Try not to confirm receipts of email unless there is a definite legal reason for you to confirm. Not only does your confirmation of receipt of the email confirm the validity of your email address but it can also include your browser information, approximate location, and the day and time you read the email.
You can use the unsubscribe link in unsolicited email from reputable companies and advertisers. These senders value their reputation and respect your option to opt-in or opt-out.
Unless you subscribed to a mailing list, ignore and do not respond to products or services offered in email for much less than the typical retail price. Many times the links in spam emails take you to a website where a Trojan will automatically download and install itself without your knowledge or consent. Other times links in spam emails will take you to a website where you are pressured to download a “free trial" that includes a Trojan. Reputable software companies offer “free trial" downloads so you can test the product or service before you buy. Reputable companies do not automatically download and install a program on your computer without your knowledge or consent when you visit their website. Reputable companies also do not pressure you into downloading a “free trial". They prefer you to buy their product.
Don’t open email from senders you don’t know. Spam is an effective vehicle for malware, infectors, identity theft, and fraud. Watch out for emails in another language. Simply delete these. Since you can’t understand the subject line or the text, you can’t recognize an infectious attachment or know if an infector is in the text area of the email.

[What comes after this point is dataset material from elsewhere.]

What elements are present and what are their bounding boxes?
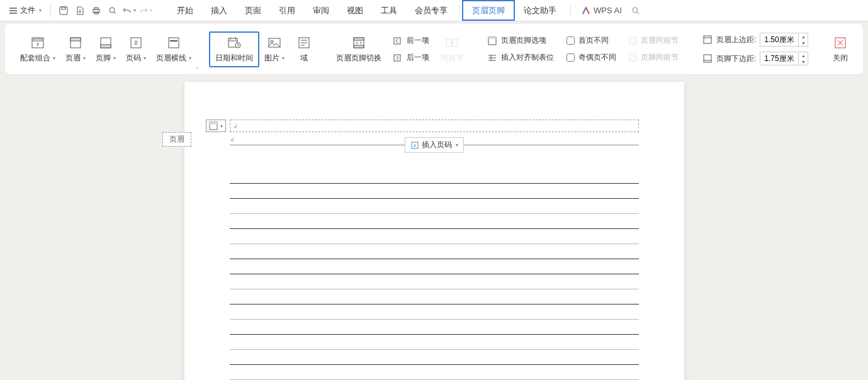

Be cautious of the email that looks like it is from any reputable company or bank asking you to confirm or provide your personal account, username, password, or financial information. These are phishing scams. They usually explain the need to update your information as a temporary security problem. Don’t click on any link in these emails. Telephone the company or open a new browser window to logon to the website in your usual fashion to check your account and confirm that this email was not sent from them. Reputable companies and government agencies do not request personal, financial or logon information through email.
Try to send and receive plain text emails instead of those in the form of a webpage with HTML language. By doing this, you can reduce the size of the email, avoid indecent pictures, and substantially reduce your risk of a hidden infector imbedded in the HTML code automatically installing itself.